Extracted page text data:
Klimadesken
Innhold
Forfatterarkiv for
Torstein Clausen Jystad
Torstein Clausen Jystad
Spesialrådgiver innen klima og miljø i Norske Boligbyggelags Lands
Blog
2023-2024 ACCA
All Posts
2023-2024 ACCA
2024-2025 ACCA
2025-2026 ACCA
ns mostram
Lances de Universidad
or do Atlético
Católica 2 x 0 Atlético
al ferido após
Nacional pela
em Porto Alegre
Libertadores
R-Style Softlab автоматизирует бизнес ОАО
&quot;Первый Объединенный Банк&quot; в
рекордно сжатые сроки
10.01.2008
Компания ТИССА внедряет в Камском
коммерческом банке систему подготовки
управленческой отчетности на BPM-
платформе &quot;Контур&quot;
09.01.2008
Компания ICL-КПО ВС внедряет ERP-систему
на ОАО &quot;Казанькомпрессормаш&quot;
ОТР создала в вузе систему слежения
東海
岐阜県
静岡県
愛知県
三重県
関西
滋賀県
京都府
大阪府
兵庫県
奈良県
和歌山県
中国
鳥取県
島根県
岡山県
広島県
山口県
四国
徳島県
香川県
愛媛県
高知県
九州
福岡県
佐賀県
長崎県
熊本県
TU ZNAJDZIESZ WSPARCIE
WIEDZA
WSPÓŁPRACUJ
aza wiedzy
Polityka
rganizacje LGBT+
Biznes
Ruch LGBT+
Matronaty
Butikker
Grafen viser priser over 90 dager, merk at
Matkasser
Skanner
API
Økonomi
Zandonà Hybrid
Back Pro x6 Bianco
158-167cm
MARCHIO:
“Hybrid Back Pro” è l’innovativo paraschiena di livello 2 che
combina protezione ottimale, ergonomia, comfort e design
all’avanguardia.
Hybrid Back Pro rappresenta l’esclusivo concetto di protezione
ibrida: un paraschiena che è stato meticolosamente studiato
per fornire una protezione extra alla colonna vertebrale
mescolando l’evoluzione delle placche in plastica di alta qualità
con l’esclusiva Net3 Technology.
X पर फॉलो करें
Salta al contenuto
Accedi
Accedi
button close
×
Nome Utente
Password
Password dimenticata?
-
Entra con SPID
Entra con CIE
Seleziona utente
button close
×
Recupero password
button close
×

◆ **Instructions for the task**
The records above are to be duplicated exactly, every one of them.

◆ **Task response**
Klimadesken
Innhold
Forfatterarkiv for
Torstein Clausen Jystad
Torstein Clausen Jystad
Spesialrådgiver innen klima og miljø i Norske Boligbyggelags Lands
Blog
2023-2024 ACCA
All Posts
2023-2024 ACCA
2024-2025 ACCA
2025-2026 ACCA
ns mostram
Lances de Universidad
or do Atlético
Católica 2 x 0 Atlético
al ferido após
Nacional pela
em Porto Alegre
Libertadores
R-Style Softlab автоматизирует бизнес ОАО
&quot;Первый Объединенный Банк&quot; в
рекордно сжатые сроки
10.01.2008
Компания ТИССА внедряет в Камском
коммерческом банке систему подготовки
управленческой отчетности на BPM-
платформе &quot;Контур&quot;
09.01.2008
Компания ICL-КПО ВС внедряет ERP-систему
на ОАО &quot;Казанькомпрессормаш&quot;
ОТР создала в вузе систему слежения
東海
岐阜県
静岡県
愛知県
三重県
関西
滋賀県
京都府
大阪府
兵庫県
奈良県
和歌山県
中国
鳥取県
島根県
岡山県
広島県
山口県
四国
徳島県
香川県
愛媛県
高知県
九州
福岡県
佐賀県
長崎県
熊本県
TU ZNAJDZIESZ WSPARCIE
WIEDZA
WSPÓŁPRACUJ
aza wiedzy
Polityka
rganizacje LGBT+
Biznes
Ruch LGBT+
Matronaty
Butikker
Grafen viser priser over 90 dager, merk at
Matkasser
Skanner
API
Økonomi
Zandonà Hybrid
Back Pro x6 Bianco
158-167cm
MARCHIO:
“Hybrid Back Pro” è l’innovativo paraschiena di livello 2 che
combina protezione ottimale, ergonomia, comfort e design
all’avanguardia.
Hybrid Back Pro rappresenta l’esclusivo concetto di protezione
ibrida: un paraschiena che è stato meticolosamente studiato
per fornire una protezione extra alla colonna vertebrale
mescolando l’evoluzione delle placche in plastica di alta qualità
con l’esclusiva Net3 Technology.
X पर फॉलो करें
Salta al contenuto
Accedi
Accedi
button close
×
Nome Utente
Password
Password dimenticata?
-
Entra con SPID
Entra con CIE
Seleziona utente
button close
×
Recupero password
button close
×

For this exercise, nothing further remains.